For some striking workers, small can be mighty

Meghan McCarty Carino Sep 14, 2023
Heard on:
Jeff Kowalsky/AFP via Getty Images
HTML EMBED:
COPY

Pumpkin spice lattes and other autumn specialties may — perhaps regrettably — be back on menus, but the Hot Labor Summer appears to still be in full swing. The protracted strikes by writers and actors continue, and Thursday night we’ll find out if the vehicle industry is next.

Contracts between the United Auto Workers and three major automakers expire at 11:59 Eastern time. Union leaders have said there will be no extension and workers are ready to go on strike if a deal isn’t reached. It would be the first simultaneous strike at the three companies, but the union doesn’t plan to shut down all production at once. It’s planning targeted strikes at just a few key plants.

In fact, broad work stoppages that go on for months, like we’ve seen this year in the entertainment industry, aren’t very common these days.

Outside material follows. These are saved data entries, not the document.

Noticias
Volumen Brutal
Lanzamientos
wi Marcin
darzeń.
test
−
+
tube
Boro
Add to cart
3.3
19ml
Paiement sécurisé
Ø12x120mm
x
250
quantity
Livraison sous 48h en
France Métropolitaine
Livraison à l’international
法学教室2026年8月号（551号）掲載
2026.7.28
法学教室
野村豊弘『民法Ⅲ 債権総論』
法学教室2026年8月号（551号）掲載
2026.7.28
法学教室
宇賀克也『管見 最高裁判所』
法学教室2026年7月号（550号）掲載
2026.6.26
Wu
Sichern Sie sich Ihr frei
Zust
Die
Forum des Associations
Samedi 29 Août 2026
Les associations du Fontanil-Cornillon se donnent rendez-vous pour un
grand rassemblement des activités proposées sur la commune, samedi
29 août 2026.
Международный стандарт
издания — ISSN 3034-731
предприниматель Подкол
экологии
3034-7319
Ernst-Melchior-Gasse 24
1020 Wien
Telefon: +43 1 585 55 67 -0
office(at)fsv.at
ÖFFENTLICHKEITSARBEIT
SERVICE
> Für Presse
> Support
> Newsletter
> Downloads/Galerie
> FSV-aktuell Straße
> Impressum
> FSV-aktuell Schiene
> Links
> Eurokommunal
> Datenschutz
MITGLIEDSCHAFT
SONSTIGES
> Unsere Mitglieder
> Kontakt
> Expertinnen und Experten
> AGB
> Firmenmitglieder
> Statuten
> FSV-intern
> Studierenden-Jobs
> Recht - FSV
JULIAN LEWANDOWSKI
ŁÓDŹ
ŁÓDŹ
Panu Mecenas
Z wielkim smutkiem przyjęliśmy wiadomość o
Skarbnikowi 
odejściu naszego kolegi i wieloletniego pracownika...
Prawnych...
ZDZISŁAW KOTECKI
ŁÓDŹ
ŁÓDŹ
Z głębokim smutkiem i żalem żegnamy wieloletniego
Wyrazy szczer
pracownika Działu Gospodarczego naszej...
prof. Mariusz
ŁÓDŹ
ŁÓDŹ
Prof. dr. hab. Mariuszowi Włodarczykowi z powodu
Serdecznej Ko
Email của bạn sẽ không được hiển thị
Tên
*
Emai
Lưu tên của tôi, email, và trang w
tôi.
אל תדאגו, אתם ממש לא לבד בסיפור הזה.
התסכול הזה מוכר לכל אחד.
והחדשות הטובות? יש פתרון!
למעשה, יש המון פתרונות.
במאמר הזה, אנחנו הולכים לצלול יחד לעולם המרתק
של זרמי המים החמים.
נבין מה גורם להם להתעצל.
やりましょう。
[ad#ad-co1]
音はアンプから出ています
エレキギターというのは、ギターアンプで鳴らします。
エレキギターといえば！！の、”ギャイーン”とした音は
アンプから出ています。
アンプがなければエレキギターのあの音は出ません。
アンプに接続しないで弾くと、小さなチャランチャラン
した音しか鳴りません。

A major strike is the biggest lever workers have when negotiations deadlock, but there are a lot of reasons a union might not want to pull it all the way, said Todd Vachon, a professor of labor studies at Rutgers.

“It kind of gives them the ability to ramp up and escalate, right? Also, it helps them preserve their resources,” Vachon said.

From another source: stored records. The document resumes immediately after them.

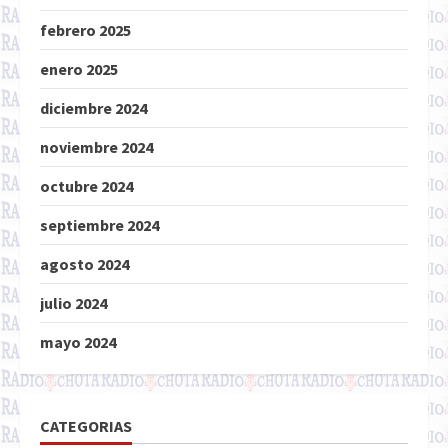
febrero 2025
enero 2025
diciembre 2024
noviembre 2024
octubre 2024
septiembre 2024
agosto 2024
julio 2024
mayo 2024
CATEGORIAS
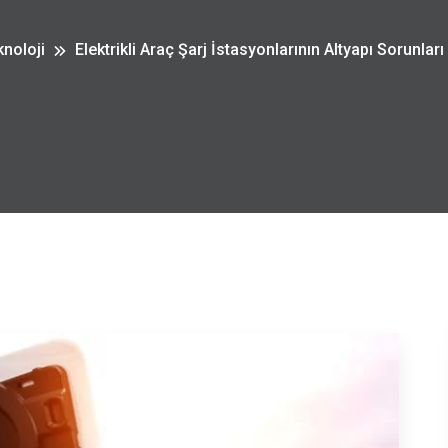
noloji
Elektrikli Araç Şarj İstasyonlarının Altyapı Sorunlar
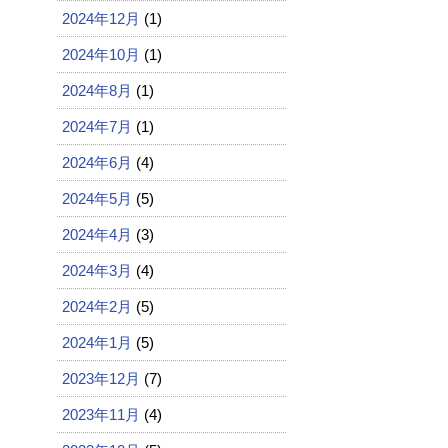
2024年12月
(1)
2024年10月
(1)
2024年8月
(1)
2024年7月
(1)
2024年6月
(4)
2024年5月
(5)
2024年4月
(3)
2024年3月
(4)
2024年2月
(5)
2024年1月
(5)
2023年12月
(7)
2023年11月
(4)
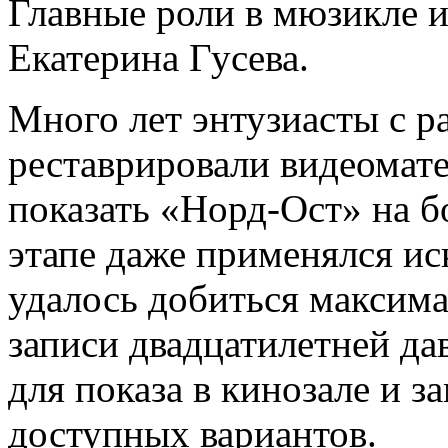
Главные роли в мюзикле 
Екатерина Гусева.
Много лет энтузиасты с р
реставрировали видеомат
показать «Норд-Ост» на 
этапе даже применялся ис
удалось добиться максима
записи двадцатилетней да
для показа в кинозале и з
доступных вариантов.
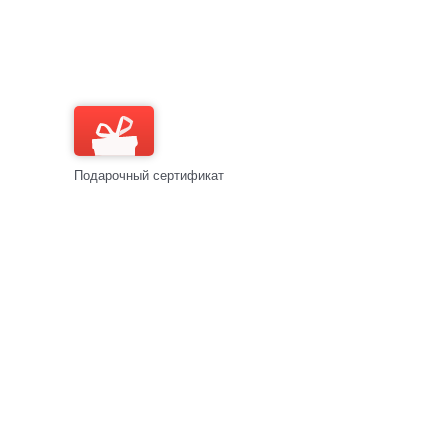
Подарочный сертификат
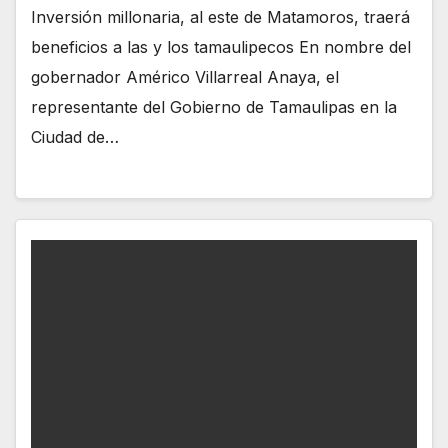
Inversión millonaria, al este de Matamoros, traerá
beneficios a las y los tamaulipecos En nombre del
gobernador Américo Villarreal Anaya, el
representante del Gobierno de Tamaulipas en la
Ciudad de…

Cornell’s School of Industrial and Labor Relations has been tracking work stoppages of all sizes. Ph.D. candidate Johnnie Kallas said that almost half of the strikes in 2022 lasted just a day. 

“Many of those are what I would term fixed-duration strikes, where workers intended to walk out for just a short period of time and return to work unconditionally,” he explained.

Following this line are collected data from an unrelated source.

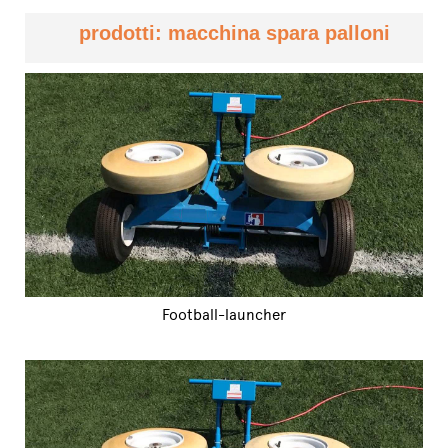
prodotti: macchina spara palloni
Football-launcher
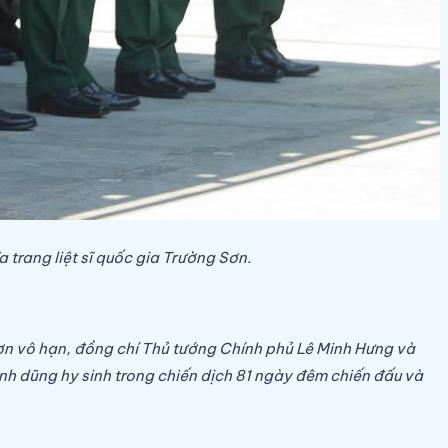
trang liệt sĩ quốc gia Trường Sơn.
t ơn vô hạn, đồng chí Thủ tướng Chính phủ Lê Minh Hưng và
anh dũng hy sinh trong chiến dịch 81 ngày đêm chiến đấu và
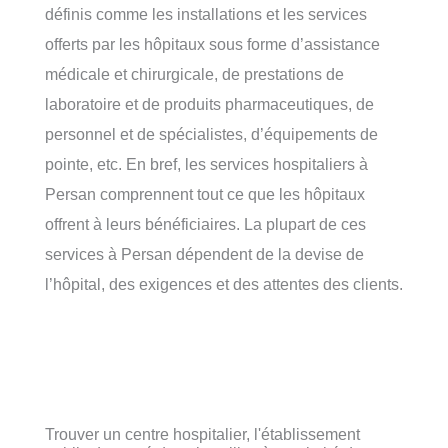
définis comme les installations et les services
offerts par les hôpitaux sous forme d’assistance
médicale et chirurgicale, de prestations de
laboratoire et de produits pharmaceutiques, de
personnel et de spécialistes, d’équipements de
pointe, etc. En bref, les services hospitaliers à
Persan comprennent tout ce que les hôpitaux
offrent à leurs bénéficiaires. La plupart de ces
services à Persan dépendent de la devise de
l’hôpital, des exigences et des attentes des clients.
Trouver un centre hospitalier, l'établissement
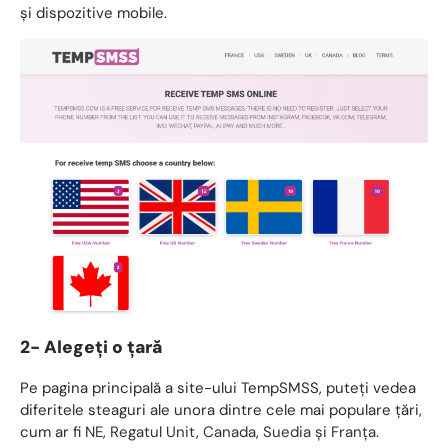
și dispozitive mobile.
2- Alegeți o țară
Pe pagina principală a site-ului TempSMSS, puteți vedea
diferitele steaguri ale unora dintre cele mai populare țări,
cum ar fi
NE
,
Regatul Unit
,
Canada
,
Suedia
şi
Franţa
.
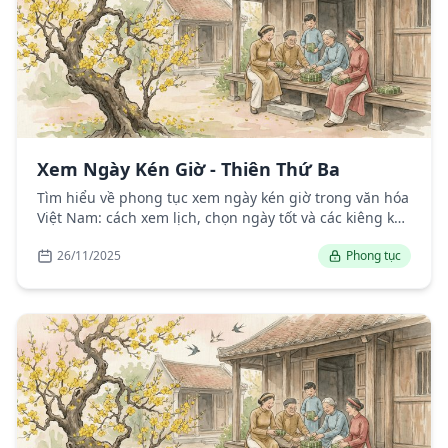
Xem Ngày Kén Giờ - Thiên Thứ Ba
Tìm hiểu về phong tục xem ngày kén giờ trong văn hóa
Việt Nam: cách xem lịch, chọn ngày tốt và các kiêng kỵ
trong làm việc.
26/11/2025
Phong tục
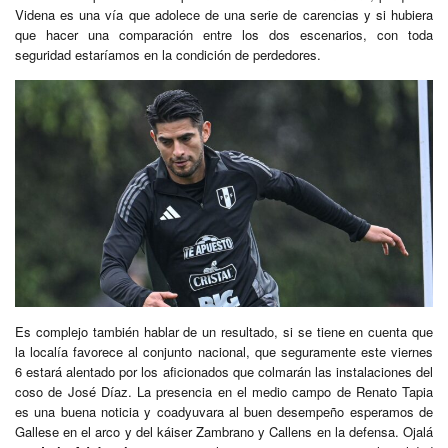
Videna es una vía que adolece de una serie de carencias y si hubiera
que hacer una comparación entre los dos escenarios, con toda
seguridad estaríamos en la condición de perdedores.
Es complejo también hablar de un resultado, si se tiene en cuenta que
la localía favorece al conjunto nacional, que seguramente este viernes
6 estará alentado por los aficionados que colmarán las instalaciones del
coso de José Díaz. La presencia en el medio campo de Renato Tapia
es una buena noticia y coadyuvara al buen desempeño esperamos de
Gallese en el arco y del káiser Zambrano y Callens en la defensa. Ojalá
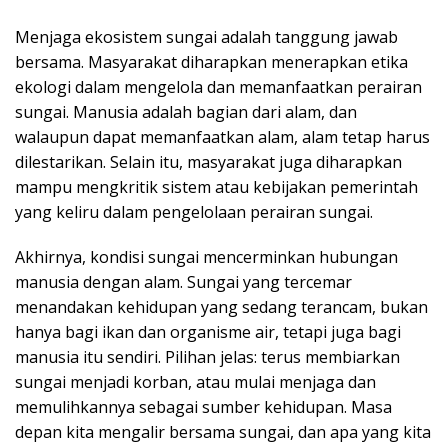
Menjaga ekosistem sungai adalah tanggung jawab
bersama. Masyarakat diharapkan menerapkan etika
ekologi dalam mengelola dan memanfaatkan perairan
sungai. Manusia adalah bagian dari alam, dan
walaupun dapat memanfaatkan alam, alam tetap harus
dilestarikan. Selain itu, masyarakat juga diharapkan
mampu mengkritik sistem atau kebijakan pemerintah
yang keliru dalam pengelolaan perairan sungai.
Akhirnya, kondisi sungai mencerminkan hubungan
manusia dengan alam. Sungai yang tercemar
menandakan kehidupan yang sedang terancam, bukan
hanya bagi ikan dan organisme air, tetapi juga bagi
manusia itu sendiri. Pilihan jelas: terus membiarkan
sungai menjadi korban, atau mulai menjaga dan
memulihkannya sebagai sumber kehidupan. Masa
depan kita mengalir bersama sungai, dan apa yang kita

That may be because the labor movement’s gains in recent years have not been made by the big industrial unions that can afford to support members on picket lines, said Nelson Lichtenstein at the University of California, Santa Barbara.

“Those unions have shrunk, whereas the service sector, retail, hospitality, that’s all boomed — gotten much bigger,” Lichtenstein said.

The unions that have spread store by store at companies like Starbucks, Trader Joe’s and REI often have just a few dozen members.

“So any strike can’t have any real economic impact on the company, but it can have a kind of demonstration effect,” he added.

Erica Smiley heads the nonprofit group Jobs with Justice. “You at least want to show that your members are ready to strike, that there’s a level of unity,” she said.

And particularly in customer-facing businesses, small strikes can bring public pressure on the employer.